On 1 March 20X1 an entity’s financial statements for the year ended 31 December 20X0 were
authorised for issue. On 1 February 20X1 a competitor agreed to settle a claim by the entity for
breach of one of its patents. The entity opened the case against the competitor in 20X0. However,
the competitor had disputed the entity’s case. (What if the competitors appeal the case?)

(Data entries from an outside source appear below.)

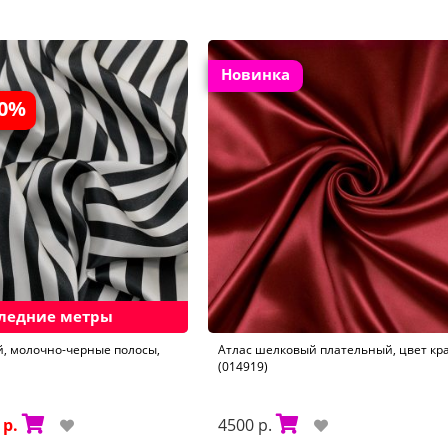
Новинка
30%
ледние метры
, молочно-черные полосы,
Атлас шелковый плательный, цвет кр
(014919)
 р.
4500 р.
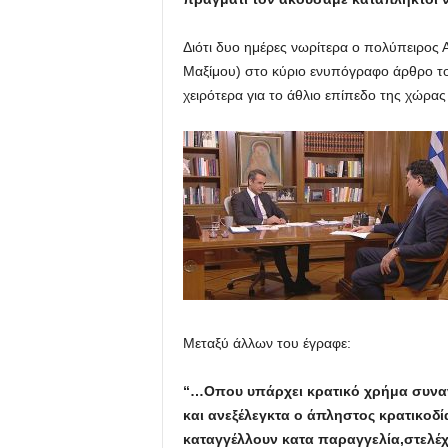
Διότι δυο ημέρες νωρίτερα ο πολύπειρος
Μαξίμου) στο κύριο ενυπόγραφο άρθρο 
χειρότερα για το άθλιο επίπεδο της χώρ
Μεταξύ άλλων του έγραφε:
“…Οπου υπάρχει κρατικό χρήμα συναντ
και ανεξέλεγκτα ο άπληστος κρατικοδία
καταγγέλλουν κατα παραγγελία,στελέχ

http://fortune.com/2016/02/26/apple-samsung-patent-appeal/

Example 3

On 1 March 20X1 an entity’s financial statements for the year ended 31 December 20X0 were
authorised for issue. At 31 December 20X0 the entity had significant unhedged foreign currency
exposures. By 1 March 20X1 a significant loss had been incurred on these exposures because of a
material weakening of the entity’s functional currency against the foreign currencies to which it is
exposed.

Example 4

On 1 March 20X1 an entity’s financial statements for the year ended 31 December 20X0 were
authorised for issue. On 1 February 20X1 a competitor settled a claim by the entity for breach of one
of its patents by paying the entity CU600,000. The entity opened a case against a competitor in
20X0. However, until 1 February 20X1 the competitor disputed the entity’s case.

Example 5

On 28 February 20X1 an entity’s financial statements for the year ended 31 December 20X0 were
authorised for issue. The entity sells some products on credit to a customer before 31 December
20X0. At 31 December 20X0 the entity’s management had no doubt about the customer’s ability to
pay the outstanding trade receivable of CU200,000. However, in February 20X1, during the process
of finalising the financial statements, the entity is informed that the customer is going into
liquidation because it has significant debt, has virtually no cash inflows, and its accounting records
are poorly maintained. Because of this, the trade receivables are deemed worthless.

Example 6

On 28 February 20X1 an entity’s financial statements for the year ended 31 December 20X0 were
authorised for issue. On 20 February 20X1 a fire destroyed one of the entity’s paper manufacturing
plants which had a carrying amount of CU2,000,000 at 31 December 20X0. The entity does not have
insurance against fire damage. The entity remains a going concern.
Example 7

On 28 February 20X1 an entity’s financial statements for the year ended 31 December 20X0 were
authorised for issue. At 31 December 20X0 the fair value of the entity’s investment in the ordinary
shares of a publicly traded entity accounted for at fair value through profit or loss in accordance with
paragraph 11.14(c)(i) of Section 11 Basic Financial Instruments was CU20,000. On 28 February 20X1
the fair value of the shares was CU25,000.

Example 8

On 1 March 20X1 an entity’s financial statements for the year ended 31 December 20X0 were
authorised for issue. At 31 December 20X0 the spot exchange rate was CU2:FCU1. The entity
measured its FCU2,000,000(2) unhedged non-current liability at CU4,000,000 in its statement of
financial position at 31 December 20X0. On 1 March 20X1 the exchange rate was CU2.5:FCU1

Example 9

An entity’s financial statements for the year ended 31 December 20X0 were authorised for issue on
28 February 20X1. On 20 February 20X1 a fire destroyed one of the entity’s paper manufacturing
plants, which had a carrying amount of CU2,000,000 in the entity’s statement of financial position at
31 December 20X0. The entity does not have insurance against fire damage. The destroyed plant has
no value. It will be replaced at an estimated cost of CU3,000,000. The entity remains a going
concern.

Example 10

On 15 May 20X1 an entity’s financial statements for the year ended 31 March 20X1 were authorised
for issue. The entity has three major product lines: A, B and C. On 1 May 20X1 the entity announced
that it intends closing its Product A operations. The product A operations did not meet the criteria to
be classified as held for sale at 31 March 20X1.